*Directions:* Lines in the records below that contain the word "veteran" must each be copied.
(Data for analysis begins)
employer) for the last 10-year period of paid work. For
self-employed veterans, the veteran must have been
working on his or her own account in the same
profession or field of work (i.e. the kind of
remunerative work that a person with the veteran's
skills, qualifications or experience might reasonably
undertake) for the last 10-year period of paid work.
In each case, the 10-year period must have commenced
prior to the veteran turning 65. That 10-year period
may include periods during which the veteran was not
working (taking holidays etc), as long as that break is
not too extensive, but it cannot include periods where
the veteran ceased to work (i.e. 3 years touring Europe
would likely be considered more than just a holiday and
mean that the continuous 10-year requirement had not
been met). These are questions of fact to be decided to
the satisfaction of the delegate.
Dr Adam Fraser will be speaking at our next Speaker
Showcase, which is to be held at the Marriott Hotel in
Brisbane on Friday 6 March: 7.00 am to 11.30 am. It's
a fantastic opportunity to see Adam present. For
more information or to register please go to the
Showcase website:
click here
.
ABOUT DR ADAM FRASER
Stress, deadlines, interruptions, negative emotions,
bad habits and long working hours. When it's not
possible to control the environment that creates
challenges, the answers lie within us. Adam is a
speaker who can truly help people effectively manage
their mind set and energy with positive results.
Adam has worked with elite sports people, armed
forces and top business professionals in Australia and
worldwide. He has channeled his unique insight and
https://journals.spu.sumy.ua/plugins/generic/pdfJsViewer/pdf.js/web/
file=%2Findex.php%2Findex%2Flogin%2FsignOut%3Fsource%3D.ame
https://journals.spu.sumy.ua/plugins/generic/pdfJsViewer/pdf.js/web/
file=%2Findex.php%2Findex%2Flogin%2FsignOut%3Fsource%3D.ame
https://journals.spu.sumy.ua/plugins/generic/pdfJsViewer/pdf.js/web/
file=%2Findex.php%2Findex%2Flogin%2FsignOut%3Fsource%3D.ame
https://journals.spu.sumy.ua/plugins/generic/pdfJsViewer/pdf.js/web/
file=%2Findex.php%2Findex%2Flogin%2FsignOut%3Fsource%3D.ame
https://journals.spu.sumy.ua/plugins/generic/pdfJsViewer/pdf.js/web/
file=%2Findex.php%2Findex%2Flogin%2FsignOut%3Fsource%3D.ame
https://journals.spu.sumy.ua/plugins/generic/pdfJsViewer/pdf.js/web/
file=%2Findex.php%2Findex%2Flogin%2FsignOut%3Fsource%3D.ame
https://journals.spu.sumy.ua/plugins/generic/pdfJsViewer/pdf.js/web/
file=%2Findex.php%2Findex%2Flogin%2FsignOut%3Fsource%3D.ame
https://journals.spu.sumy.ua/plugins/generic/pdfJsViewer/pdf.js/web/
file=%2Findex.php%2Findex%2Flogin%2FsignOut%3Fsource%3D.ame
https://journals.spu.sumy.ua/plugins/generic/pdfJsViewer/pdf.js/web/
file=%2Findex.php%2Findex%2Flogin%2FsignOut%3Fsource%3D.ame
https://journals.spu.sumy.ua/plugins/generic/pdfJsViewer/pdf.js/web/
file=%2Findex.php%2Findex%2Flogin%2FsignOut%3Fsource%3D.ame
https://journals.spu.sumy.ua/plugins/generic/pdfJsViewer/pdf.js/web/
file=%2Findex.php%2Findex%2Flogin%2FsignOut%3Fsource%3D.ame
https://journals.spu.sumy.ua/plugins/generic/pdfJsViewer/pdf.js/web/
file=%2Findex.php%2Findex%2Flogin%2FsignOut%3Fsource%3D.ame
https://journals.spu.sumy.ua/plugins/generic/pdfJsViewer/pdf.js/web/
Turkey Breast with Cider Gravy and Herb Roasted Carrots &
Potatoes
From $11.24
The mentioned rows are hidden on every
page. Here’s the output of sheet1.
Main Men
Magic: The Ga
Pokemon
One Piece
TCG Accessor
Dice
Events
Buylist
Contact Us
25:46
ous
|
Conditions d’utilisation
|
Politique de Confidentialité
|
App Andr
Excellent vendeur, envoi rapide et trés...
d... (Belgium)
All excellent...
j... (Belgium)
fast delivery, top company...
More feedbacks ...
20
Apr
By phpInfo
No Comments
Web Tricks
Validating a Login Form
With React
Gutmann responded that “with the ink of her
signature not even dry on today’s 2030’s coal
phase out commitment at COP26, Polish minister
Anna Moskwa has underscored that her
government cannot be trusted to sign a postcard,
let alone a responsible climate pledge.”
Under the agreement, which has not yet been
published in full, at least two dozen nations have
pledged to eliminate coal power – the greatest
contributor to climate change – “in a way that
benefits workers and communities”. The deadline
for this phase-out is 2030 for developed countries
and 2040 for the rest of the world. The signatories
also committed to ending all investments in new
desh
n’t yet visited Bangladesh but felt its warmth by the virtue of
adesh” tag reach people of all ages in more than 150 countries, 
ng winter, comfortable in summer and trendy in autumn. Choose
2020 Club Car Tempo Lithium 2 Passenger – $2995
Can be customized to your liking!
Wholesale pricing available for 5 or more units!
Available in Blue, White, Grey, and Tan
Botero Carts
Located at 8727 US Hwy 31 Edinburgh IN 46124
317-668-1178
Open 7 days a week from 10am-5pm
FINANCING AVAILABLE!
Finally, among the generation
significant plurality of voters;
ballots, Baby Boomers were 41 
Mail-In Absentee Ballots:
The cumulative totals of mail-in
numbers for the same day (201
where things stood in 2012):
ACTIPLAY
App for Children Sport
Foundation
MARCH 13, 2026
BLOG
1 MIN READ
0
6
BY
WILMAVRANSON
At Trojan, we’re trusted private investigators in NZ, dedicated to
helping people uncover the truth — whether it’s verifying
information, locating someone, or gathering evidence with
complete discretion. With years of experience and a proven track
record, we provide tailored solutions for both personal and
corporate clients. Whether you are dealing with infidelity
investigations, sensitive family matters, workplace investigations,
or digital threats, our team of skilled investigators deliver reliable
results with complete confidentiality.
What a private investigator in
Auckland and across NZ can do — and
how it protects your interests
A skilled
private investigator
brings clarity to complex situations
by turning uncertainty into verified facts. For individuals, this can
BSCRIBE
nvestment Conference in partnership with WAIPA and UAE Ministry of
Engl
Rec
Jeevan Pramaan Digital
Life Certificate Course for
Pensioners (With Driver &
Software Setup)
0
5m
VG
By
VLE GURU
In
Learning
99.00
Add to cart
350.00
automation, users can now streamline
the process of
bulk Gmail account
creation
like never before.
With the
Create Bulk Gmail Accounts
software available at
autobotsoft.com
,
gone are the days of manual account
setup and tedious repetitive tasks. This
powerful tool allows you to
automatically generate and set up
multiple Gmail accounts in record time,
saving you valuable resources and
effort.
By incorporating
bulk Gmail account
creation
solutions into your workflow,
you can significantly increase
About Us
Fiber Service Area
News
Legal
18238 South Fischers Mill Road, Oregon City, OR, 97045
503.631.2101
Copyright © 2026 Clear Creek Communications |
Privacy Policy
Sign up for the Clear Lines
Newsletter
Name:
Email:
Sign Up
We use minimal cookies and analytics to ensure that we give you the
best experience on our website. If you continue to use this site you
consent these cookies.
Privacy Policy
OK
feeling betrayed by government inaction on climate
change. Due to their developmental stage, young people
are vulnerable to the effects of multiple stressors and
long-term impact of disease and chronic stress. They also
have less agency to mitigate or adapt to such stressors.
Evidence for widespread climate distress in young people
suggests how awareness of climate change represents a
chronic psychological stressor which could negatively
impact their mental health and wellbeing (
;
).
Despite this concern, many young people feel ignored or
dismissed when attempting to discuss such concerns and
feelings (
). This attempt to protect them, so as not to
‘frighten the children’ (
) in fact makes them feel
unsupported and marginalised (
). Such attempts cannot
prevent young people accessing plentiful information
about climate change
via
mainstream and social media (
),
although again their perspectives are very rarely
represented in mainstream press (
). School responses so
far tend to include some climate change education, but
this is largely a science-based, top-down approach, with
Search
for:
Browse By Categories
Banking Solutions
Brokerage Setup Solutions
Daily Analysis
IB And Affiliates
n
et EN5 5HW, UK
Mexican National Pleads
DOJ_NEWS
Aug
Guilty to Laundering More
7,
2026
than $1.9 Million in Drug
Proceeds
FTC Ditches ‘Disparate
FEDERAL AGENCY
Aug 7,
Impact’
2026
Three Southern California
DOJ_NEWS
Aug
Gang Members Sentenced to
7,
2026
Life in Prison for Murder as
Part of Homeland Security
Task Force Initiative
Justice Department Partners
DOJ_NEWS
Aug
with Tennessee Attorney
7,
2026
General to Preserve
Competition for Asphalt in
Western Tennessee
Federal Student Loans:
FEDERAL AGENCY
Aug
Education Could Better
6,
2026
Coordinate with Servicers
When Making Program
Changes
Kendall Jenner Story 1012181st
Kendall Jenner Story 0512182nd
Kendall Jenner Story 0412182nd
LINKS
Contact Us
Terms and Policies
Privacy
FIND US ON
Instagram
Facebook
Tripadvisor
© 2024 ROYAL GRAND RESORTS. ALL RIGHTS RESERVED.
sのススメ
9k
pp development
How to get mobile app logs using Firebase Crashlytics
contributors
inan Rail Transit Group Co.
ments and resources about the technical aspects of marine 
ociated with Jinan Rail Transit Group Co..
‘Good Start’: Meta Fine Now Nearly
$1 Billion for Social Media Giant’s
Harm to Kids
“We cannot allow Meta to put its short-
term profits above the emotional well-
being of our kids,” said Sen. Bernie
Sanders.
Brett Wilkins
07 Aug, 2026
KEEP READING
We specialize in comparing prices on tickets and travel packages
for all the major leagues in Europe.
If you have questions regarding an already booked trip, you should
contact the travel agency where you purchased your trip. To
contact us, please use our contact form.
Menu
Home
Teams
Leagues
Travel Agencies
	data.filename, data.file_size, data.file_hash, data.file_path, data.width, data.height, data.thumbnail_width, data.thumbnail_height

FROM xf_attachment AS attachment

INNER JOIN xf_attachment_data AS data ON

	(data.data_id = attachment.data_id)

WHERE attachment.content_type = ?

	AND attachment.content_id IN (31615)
(Data for analysis ends)
*Solution for this problem:*
self-employed veterans, the veteran must have been
remunerative work that a person with the veteran's
prior to the veteran turning 65. That 10-year period
may include periods during which the veteran was not
the veteran ceased to work (i.e. 3 years touring Europe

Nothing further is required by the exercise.